▶ _WHAT THE TASK ASKS_
Transcribe each entry exactly, without pictures.

▶ _DATA FOR THIS EXERCISE_
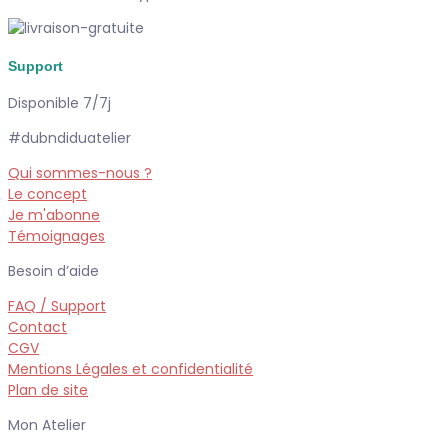
Support
Disponible 7/7j
#dubndiduatelier
Qui sommes-nous ?
Le concept
Je m'abonne
Témoignages
Besoin d’aide
FAQ / Support
Contact
CGV
Mentions Légales et confidentialité
Plan de site
Mon Atelier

▶ _TASK RESPONSE_
Support
Disponible 7/7j
#dubndiduatelier
Qui sommes-nous ?
Le concept
Je m'abonne
Témoignages
Besoin d’aide
FAQ / Support
Contact
CGV
Mentions Légales et confidentialité
Plan de site
Mon Atelier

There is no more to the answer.